The predictable, but still shocking, re-revelation that the U.S. voting population is basically divided down the middle – politically and geographically – was made that much more evident in the midterm elections. Rural areas were solidly behind Trumpian candidates and they voted with the vengeance that his inflammatory rhetoric fanned. But I have yet to hear a journalist – even the liberal ones – discuss the historical and psychical underpinnings of that phenomenon. Beyond the easy labels, why is that population so susceptible to his rhetoric? They may all be racist and misogynist, yes, but why them? Why there? There are some interesting maps around today that when overlapped show frightening indications of how the legacies of economic precarity and under-education can predict a susceptibility to Trumpian identification, at least when not overridden by the racial or ethnic or religious threats that may motivate a voter to see through it. A liberal MSNBC host refers with gleeful contempt to how even in a small city you can find small pockets of “techies,” who vote democratic, while rural areas don’t have techies at all…
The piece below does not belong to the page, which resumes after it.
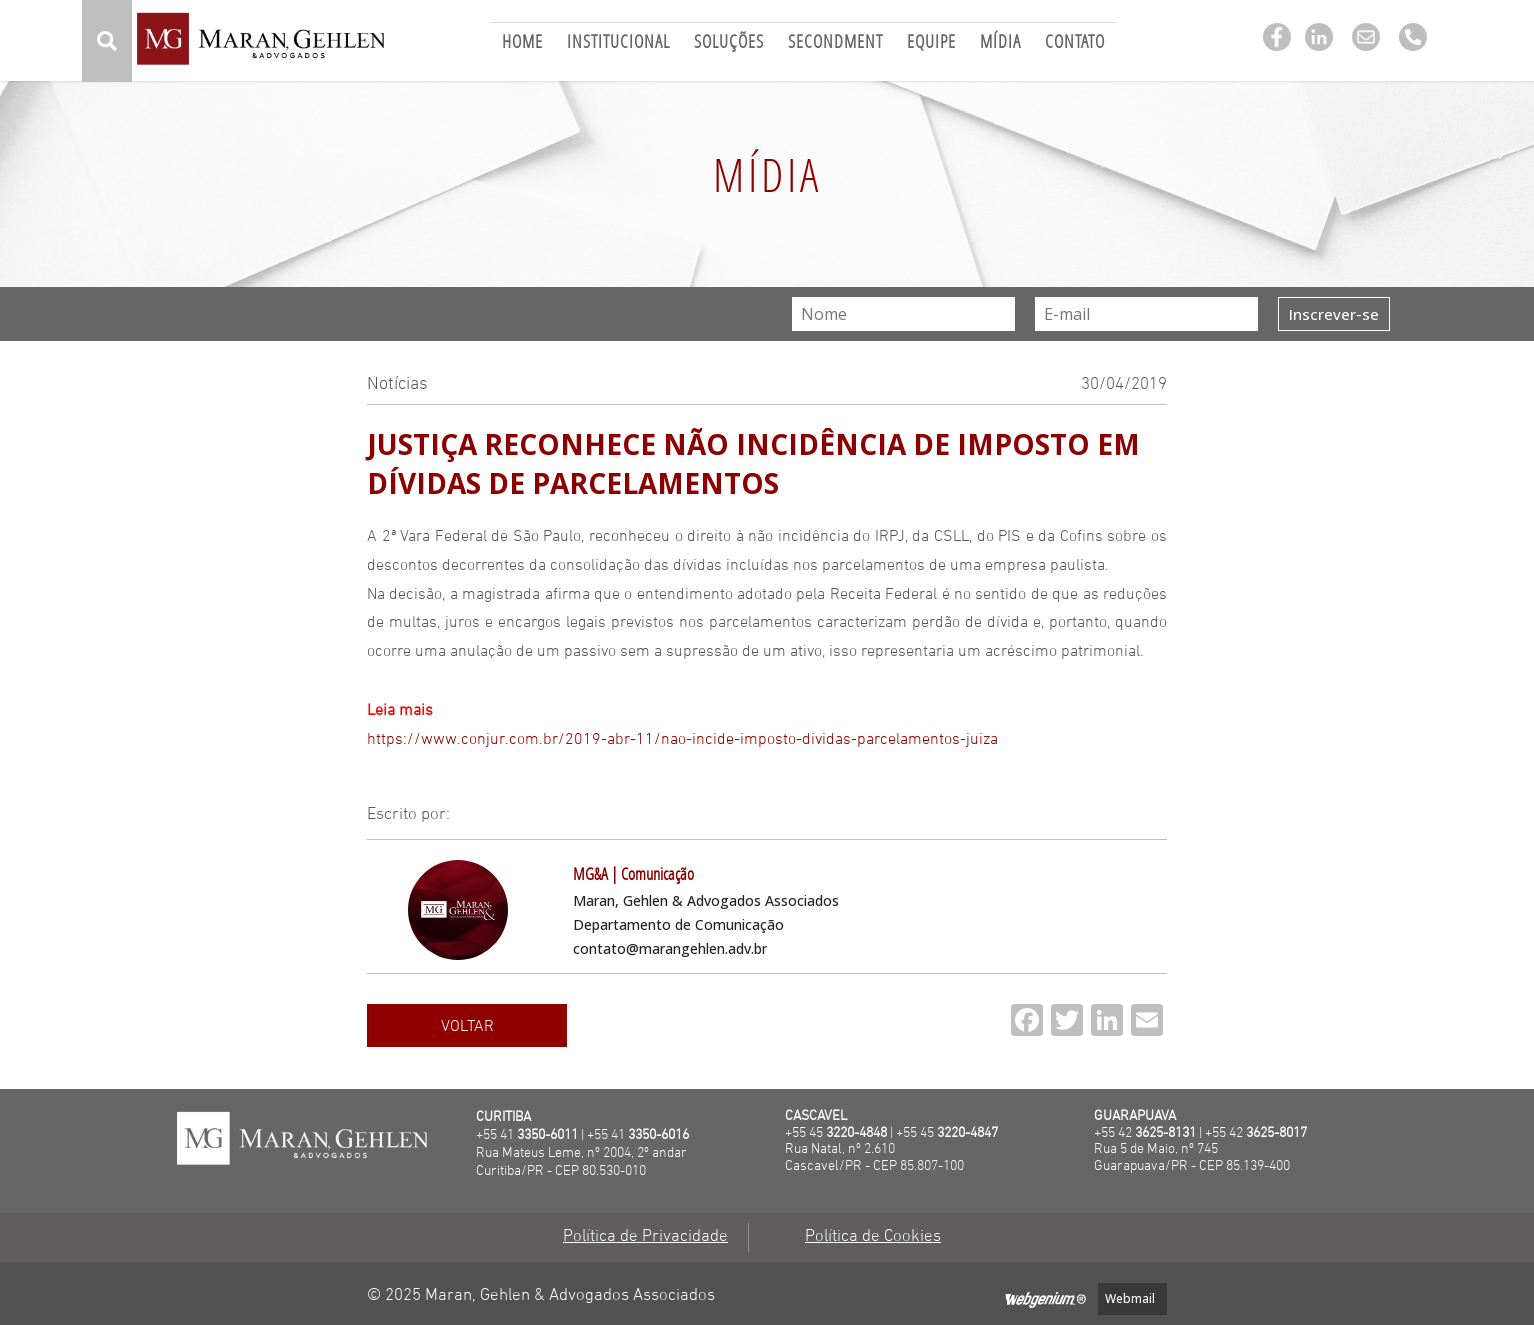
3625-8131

The U.S. is a country particularly devoted to the idea of the here and now. It is the not-surprising ethos of a country born out of the trauma of repressed genocide and mass immigration that define its foundation. But as psychoanalytic theory has pointed out, the here and now is also suffused with history (if you are open to it). The present is multi-directional – the past can be known from the present, and the present can be known from the past. Yet we persist in sustaining the fantasy that, like Bill Murray in Groundhog Day, the American population is reborn every day, without having been impacted by even the recent past. At least Murray figures out that history seeps through each freshly repeated day.
Allegory and analogy – as with Bertolt Brecht’s Epic Theater, these have long been fruitful methods for cultural works, because artists sometimes realize that the psyche is resistant to direct – and painful – explication. The contradictions of the present can be better conveyed through a different historical framework. The impact of such cultural works may not be immediate, but they have the potential to resonate over time in a spectator, in the same way that the analysand’s life can resonate with the effects of a recounting told during a single session of analysis.
There is aggressive pleasure in projecting evil otherness onto a part of the culture that seems impossibly daunting to alter. The effects of culture will not take the place of (free) higher education or of the eradication of polarized wealth. But they have an important role to play.